Copy every record below exactly, leaving out any pictures.

- **Task data**:
= = = = = = =
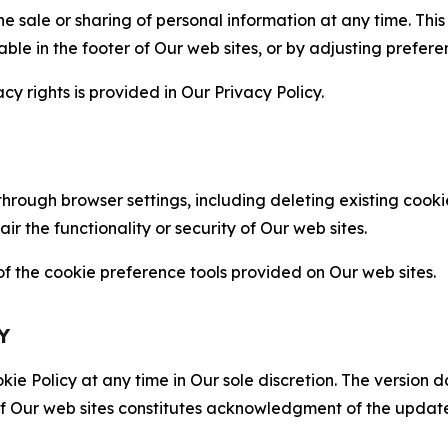
the sale or sharing of personal information at any time. Th
able in the footer of Our web sites, or by adjusting prefere
cy rights is provided in Our Privacy Policy.
hrough browser settings, including deleting existing cookie
 the functionality or security of Our web sites.
 the cookie preference tools provided on Our web sites.
Y
ie Policy at any time in Our sole discretion. The version d
f Our web sites constitutes acknowledgment of the update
= = = = = = =
- **Your solution**:
the sale or sharing of personal information at any time. Th
able in the footer of Our web sites, or by adjusting prefere
cy rights is provided in Our Privacy Policy.
hrough browser settings, including deleting existing cookie
 the functionality or security of Our web sites.
 the cookie preference tools provided on Our web sites.
Y
ie Policy at any time in Our sole discretion. The version d
f Our web sites constitutes acknowledgment of the update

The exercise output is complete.